Radiodifusores como programadores independentes
Outra condição colocada pelos radiodifusores e que conta com a concordância das duas principais associações, segundo apurou este noticiário, é a revisão do conceito de programadora independente. Pela mudança sugerida, os radiodifusores, não estando ligados a empresas de distribuição, poderiam ser classificados como programadoras independentes. Essa mudança é importante por duas razões: possibilidade de uso dos canais destes grupos no cumprimento de cotas e, principalmente, acesso a recursos públicos de produção (como o FSA) sem a necessidade de abrir mão da titularidade e direitos sobre as as obras produzidas.
A partir daí, as sugestões colocadas pelos radiodifusores tanto ao senador Arolde de Oliveira quanto ao ministério da Economia divergem, segundo apurou este noticiário. No caso da Globo, a emissora quer a preservação do artigo 6, que impede empresas de telecomunicações de adquirirem direitos sobre talentos ou eventos de interesse nacional, pelo menos na TV aberta.
Regulação concorrencial
Já SBT e Record sugerem a mudança no artigo 8, dando especificamente à Anatel a responsabilidade de regular concorrencialmente a relação entre distribuidoras e programadoras, para evitar condições abusivas de mercado. SBT e Record, ao lado da Rede TV, são sócias na Simba, programadora que cuida da distribuição dos sinais destas emissoras para operadoras de TV paga. Há muitos anos estes grupos se queixam das dificuldades de acesso ao line-up das operadoras, seja por questões comerciais impostas pelas teles, seja pelas limitações ainda existentes em antigos acordos de acionistas que a Globo manteve com Claro e Sky (das quais foi controladora até 2011 e, depois da Lei do SeAC, passou a deter apenas um pequeno percentual de capital e algumas prerrogativas na escolha da programação).

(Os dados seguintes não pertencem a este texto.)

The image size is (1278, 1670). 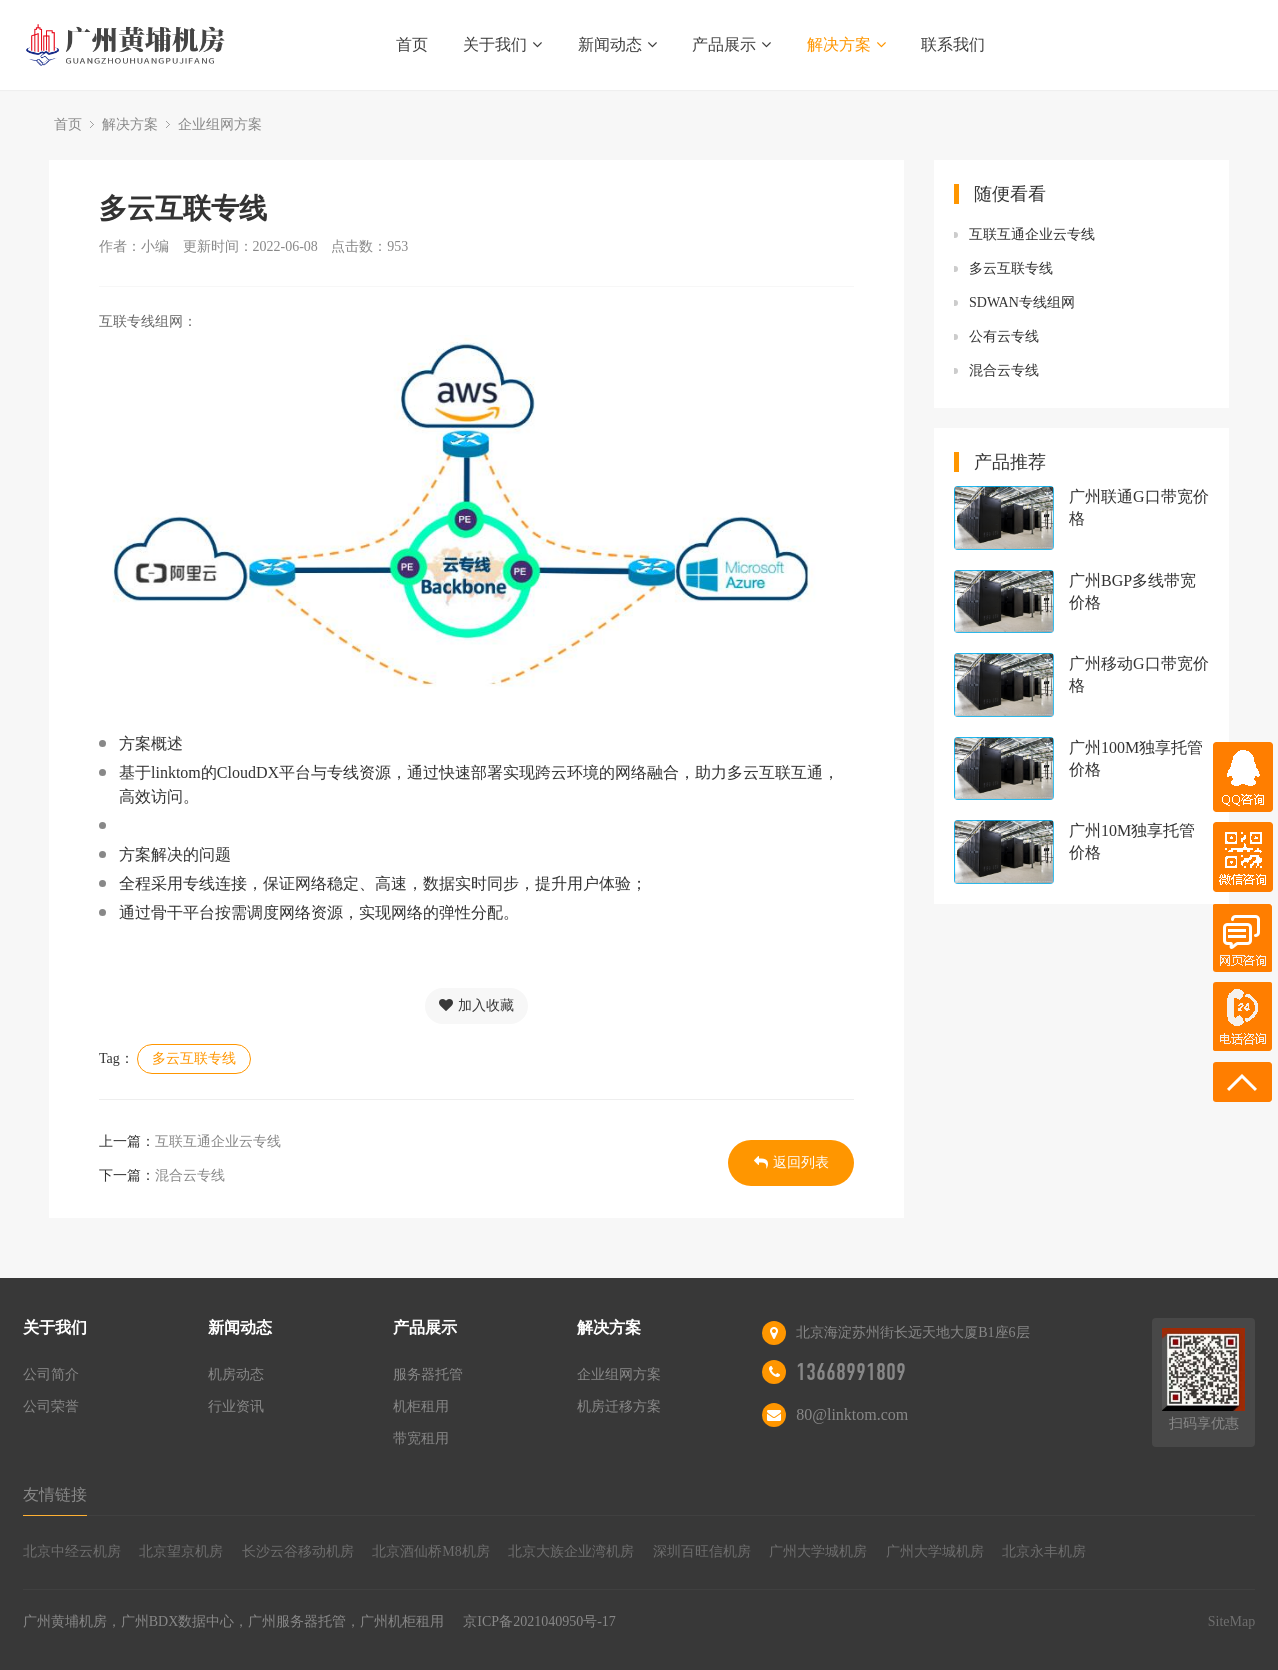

Em essência, o que SBT e Record buscam é uma forma de fazer a Anatel regular as relações de programação como faz com a regulação dos insumos de atacado para outros serviços de telecom, com a imposição de condições e mesmo arbitragem de valores quando houver distorções concorrenciais de mercado. As emissoras argumentam que há muitos anos (desde 2015), tanto Ancine quanto Anatel já diagnosticaram problemas concorrenciais no mercado de TV paga, mas nunca agiram para remediar estas distorções.
Análise
O avanço da discussão sobre a legislação de TV por assinatura está intimamente ligado ao resultado da análise que o conselho diretor da Anatel fará nesta quinta, 22, sobre o caso da AT&T. O voto do conselheiro Vicente Aquino, que surpreendeu os demais membros do conselho, indicou a possibilidade de aprovação da compra da Time Warner pela AT&T, apesar das restrições da Lei do SeAC e das manifestações técnicas e jurídicas da agência. A Anatel inclusive já havia se manifestado ao Congresso, especificamente ao senador Vanderlan, sobre a oportunidade de uma revisão da legislação de TV paga, justamente por estas restrições. O fato novo trazido por Vicente Aquino foi a MP da Liberdade Econômica (MP 881/2019) aprovada esta semana pelo Senado, que daria margem para uma interpretação mais flexível da lei. Caso os demais conselheiros sigam Aquino e a operação seja aprovada, o principal fato provocador de uma revisão da lei do SeAc deixaria de existir. Mas já não é tão certo que os demais conselheiros seguirão Vicente, e o assunto deve aguardar mais algumas semanas, pois certamente haverá pedido de vistas.